Using Own Algo Container

When using your own containerized algos in a Foundry: Data Cloud Only environment, you drive the backtesting workflow programmatically via REST APIs. This approach gives you complete control over how backtests are executed, allowing you to integrate with your existing testing frameworks and methodologies.

Overview

The backtest workflow in Data Cloud Only foundries consists of four stages:

Fetch - Download historical tick data for your symbols and date range
Reset - Clear environment state from any previous backtest
Replay - Start tick replay, which drives your algo as if in live
Analyze - Collect and analyze results using your own metrics

All stages are controlled via REST API calls, giving you complete flexibility in orchestrating the backtest.

Backtest Workflow

Stage 1: Fetch Historical Tick Data

First, fetch the historical tick data you need for your backtest. Tick history includes both trades and quotes.

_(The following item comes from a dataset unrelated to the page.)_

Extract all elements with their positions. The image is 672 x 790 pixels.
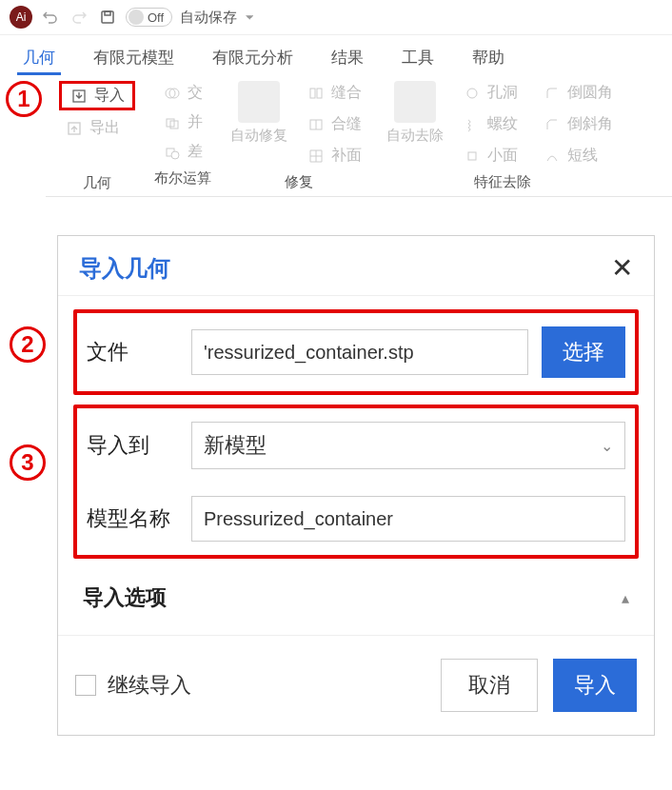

# Fetch tick history for a single day
curl -X POST "http://localhost:8080/datafye-api/v1/backtest/history/ticks/fetch/start?dataset=SIP&date=2024-12-01&symbols=AAPL,MSFT,GOOGL" \
  -H "Content-Type: application/json"

# Response: {"status": null}  # null status means success

Parameters:

dataset - The dataset to fetch (e.g., SIP)
date - The date to fetch (YYYY-MM-DD)
symbols - Comma-separated list of symbols (optional - fetches all if omitted)
numDays - Number of days to fetch (default: 1)
sortByExchangeTs - Sort by exchange timestamp (default: true)
noTrades - Exclude trades, fetch only quotes (default: false)
noQuotes - Exclude quotes, fetch only trades (default: false)

Monitor fetch progress:

# Check if fetch is running
curl "http://localhost:8080/datafye-api/v1/backtest/history/ticks/fetch/status?dataset=SIP"

# Response: {"isRunning": true}  or  {"isRunning": false}

Stop fetch if needed:

curl -X POST "http://localhost:8080/datafye-api/v1/backtest/history/ticks/fetch/stop?dataset=SIP"

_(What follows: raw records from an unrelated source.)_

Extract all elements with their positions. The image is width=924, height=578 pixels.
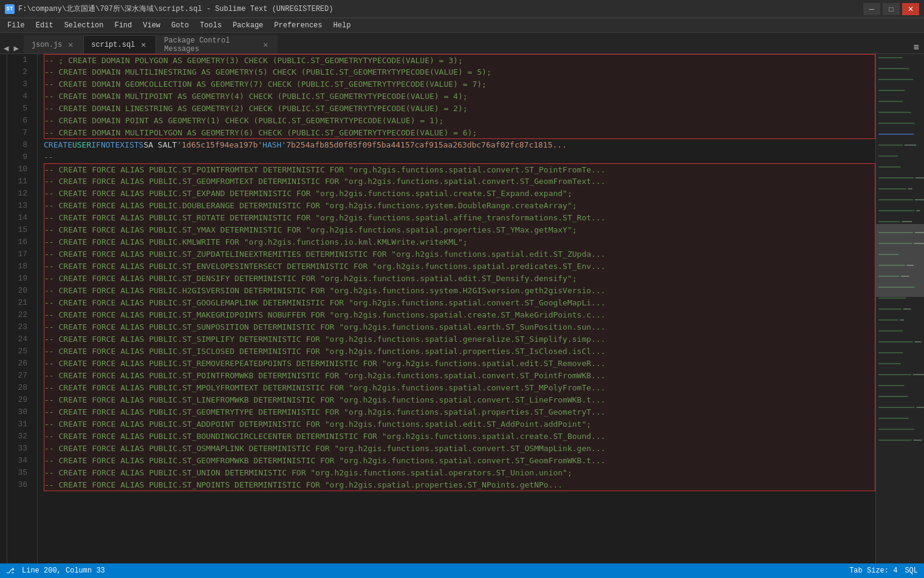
code-line-17: -- CREATE FORCE ALIAS PUBLIC.ST_ZUPDATEL…	[44, 248, 875, 260]
line-number-24: 24	[7, 333, 32, 345]
menu-item-selection[interactable]: Selection	[60, 20, 109, 31]
tab-size: Tab Size: 4	[849, 566, 897, 575]
close-button[interactable]: ✕	[902, 3, 919, 15]
code-line-29: -- CREATE FORCE ALIAS PUBLIC.ST_LINEFROM…	[44, 394, 875, 406]
code-line-31: -- CREATE FORCE ALIAS PUBLIC.ST_ADDPOINT…	[44, 418, 875, 430]
tab-script[interactable]: script.sql ✕	[83, 35, 156, 53]
menu-item-package[interactable]: Package	[228, 20, 268, 31]
maximize-button[interactable]: □	[883, 3, 900, 15]
tab-json-close[interactable]: ✕	[66, 40, 75, 50]
code-line-13: -- CREATE FORCE ALIAS PUBLIC.DOUBLERANGE…	[44, 200, 875, 212]
menu-item-find[interactable]: Find	[109, 20, 137, 31]
code-line-11: -- CREATE FORCE ALIAS PUBLIC.ST_GEOMFROM…	[44, 175, 875, 188]
code-line-4: -- CREATE DOMAIN MULTIPOINT AS GEOMETRY(…	[44, 90, 875, 103]
line-number-11: 11	[7, 175, 32, 188]
statusbar: ⎇ Line 200, Column 33 Tab Size: 4 SQL	[0, 563, 924, 578]
menu-item-view[interactable]: View	[138, 20, 165, 31]
code-line-30: -- CREATE FORCE ALIAS PUBLIC.ST_GEOMETRY…	[44, 406, 875, 418]
line-number-36: 36	[7, 479, 32, 491]
fold-gutter	[0, 54, 7, 563]
code-line-33: -- CREATE FORCE ALIAS PUBLIC.ST_OSMMAPLI…	[44, 443, 875, 455]
minimap[interactable]	[875, 54, 924, 563]
tabbar: ◀ ▶ json.js ✕ script.sql ✕ Package Contr…	[0, 33, 924, 54]
line-number-10: 10	[7, 163, 32, 175]
tab-overflow[interactable]: ≡	[909, 42, 923, 53]
code-line-10: -- CREATE FORCE ALIAS PUBLIC.ST_POINTFRO…	[44, 163, 875, 175]
cursor-position: Line 200, Column 33	[22, 566, 105, 575]
tab-package-label: Package Control Messages	[164, 36, 258, 53]
line-number-16: 16	[7, 236, 32, 248]
window-title: F:\company\北京国通\707所\深水海域\script.sql - S…	[18, 4, 333, 14]
line-number-32: 32	[7, 430, 32, 443]
line-number-27: 27	[7, 370, 32, 382]
menu-item-edit[interactable]: Edit	[31, 20, 58, 31]
line-number-1: 1	[7, 54, 32, 66]
line-number-12: 12	[7, 188, 32, 200]
code-line-9: --	[44, 151, 875, 163]
code-line-2: -- CREATE DOMAIN MULTILINESTRING AS GEOM…	[44, 66, 875, 78]
tab-json[interactable]: json.js ✕	[24, 35, 83, 53]
code-line-23: -- CREATE FORCE ALIAS PUBLIC.ST_SUNPOSIT…	[44, 321, 875, 333]
window-controls: ─ □ ✕	[863, 3, 919, 15]
code-line-36: -- CREATE FORCE ALIAS PUBLIC.ST_NPOINTS …	[44, 479, 875, 491]
minimap-viewport	[876, 224, 924, 297]
tab-nav-next[interactable]: ▶	[11, 43, 21, 53]
menu-item-file[interactable]: File	[2, 20, 30, 31]
code-line-22: -- CREATE FORCE ALIAS PUBLIC.ST_MAKEGRID…	[44, 309, 875, 321]
tab-package[interactable]: Package Control Messages ✕	[156, 35, 278, 53]
code-line-12: -- CREATE FORCE ALIAS PUBLIC.ST_EXPAND D…	[44, 188, 875, 200]
line-number-28: 28	[7, 382, 32, 394]
tab-script-label: script.sql	[91, 41, 135, 49]
line-number-14: 14	[7, 212, 32, 224]
code-line-5: -- CREATE DOMAIN LINESTRING AS GEOMETRY(…	[44, 103, 875, 115]
line-number-22: 22	[7, 309, 32, 321]
menu-item-tools[interactable]: Tools	[195, 20, 227, 31]
line-number-13: 13	[7, 200, 32, 212]
code-line-28: -- CREATE FORCE ALIAS PUBLIC.ST_MPOLYFRO…	[44, 382, 875, 394]
minimize-button[interactable]: ─	[863, 3, 880, 15]
tab-json-label: json.js	[32, 41, 62, 49]
line-number-33: 33	[7, 443, 32, 455]
line-number-26: 26	[7, 358, 32, 370]
menu-item-preferences[interactable]: Preferences	[269, 20, 327, 31]
line-number-25: 25	[7, 345, 32, 358]
menubar: FileEditSelectionFindViewGotoToolsPackag…	[0, 18, 924, 33]
line-number-19: 19	[7, 273, 32, 285]
code-line-14: -- CREATE FORCE ALIAS PUBLIC.ST_ROTATE D…	[44, 212, 875, 224]
code-line-18: -- CREATE FORCE ALIAS PUBLIC.ST_ENVELOPE…	[44, 260, 875, 273]
syntax: SQL	[905, 566, 918, 575]
code-line-35: -- CREATE FORCE ALIAS PUBLIC.ST_UNION DE…	[44, 467, 875, 479]
code-line-7: -- CREATE DOMAIN MULTIPOLYGON AS GEOMETR…	[44, 127, 875, 139]
tab-script-close[interactable]: ✕	[139, 40, 148, 50]
line-numbers: 1234567891011121314151617181920212223242…	[7, 54, 38, 563]
titlebar-left: ST F:\company\北京国通\707所\深水海域\script.sql …	[5, 4, 333, 14]
code-line-24: -- CREATE FORCE ALIAS PUBLIC.ST_SIMPLIFY…	[44, 333, 875, 345]
tab-nav-prev[interactable]: ◀	[1, 43, 11, 53]
code-line-25: -- CREATE FORCE ALIAS PUBLIC.ST_ISCLOSED…	[44, 345, 875, 358]
line-number-4: 4	[7, 90, 32, 103]
line-number-18: 18	[7, 260, 32, 273]
line-number-6: 6	[7, 115, 32, 127]
line-number-30: 30	[7, 406, 32, 418]
tab-package-close[interactable]: ✕	[261, 40, 270, 50]
code-line-15: -- CREATE FORCE ALIAS PUBLIC.ST_YMAX DET…	[44, 224, 875, 236]
menu-item-goto[interactable]: Goto	[166, 20, 194, 31]
line-number-31: 31	[7, 418, 32, 430]
git-icon: ⎇	[6, 566, 15, 576]
code-line-6: -- CREATE DOMAIN POINT AS GEOMETRY(1) CH…	[44, 115, 875, 127]
statusbar-left: ⎇ Line 200, Column 33	[6, 566, 105, 576]
line-number-21: 21	[7, 297, 32, 309]
line-number-9: 9	[7, 151, 32, 163]
line-number-7: 7	[7, 127, 32, 139]
editor: 1234567891011121314151617181920212223242…	[0, 54, 924, 563]
code-line-8: CREATE USER IF NOT EXISTS SA SALT '1d65c…	[44, 139, 875, 151]
menu-item-help[interactable]: Help	[329, 20, 356, 31]
statusbar-right: Tab Size: 4 SQL	[849, 566, 918, 575]
line-number-3: 3	[7, 78, 32, 90]
code-content[interactable]: -- ; CREATE DOMAIN POLYGON AS GEOMETRY(3…	[38, 54, 875, 563]
line-number-5: 5	[7, 103, 32, 115]
code-line-34: -- CREATE FORCE ALIAS PUBLIC.ST_GEOMFROM…	[44, 455, 875, 467]
line-number-20: 20	[7, 285, 32, 297]
code-line-19: -- CREATE FORCE ALIAS PUBLIC.ST_DENSIFY …	[44, 273, 875, 285]
line-number-8: 8	[7, 139, 32, 151]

Fetch Time: Fetching tick history can take several minutes depending on the number of symbols and data volume. Monitor the status endpoint to know when fetching is complete.

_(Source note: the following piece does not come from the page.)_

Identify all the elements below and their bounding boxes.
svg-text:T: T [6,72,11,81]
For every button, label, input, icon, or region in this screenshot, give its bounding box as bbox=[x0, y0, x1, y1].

Stage 2: Reset Environment State

Before starting a new backtest, clear out any state from previous runs:

curl -X POST "http://localhost:8080/datafye-api/v1/backtest/state/clear"

This ensures:

All tick buffers are cleared across all datasets
Aggregate data is reset
Your algo starts with a clean slate

Always reset between backtests to avoid contaminating results with state from previous runs.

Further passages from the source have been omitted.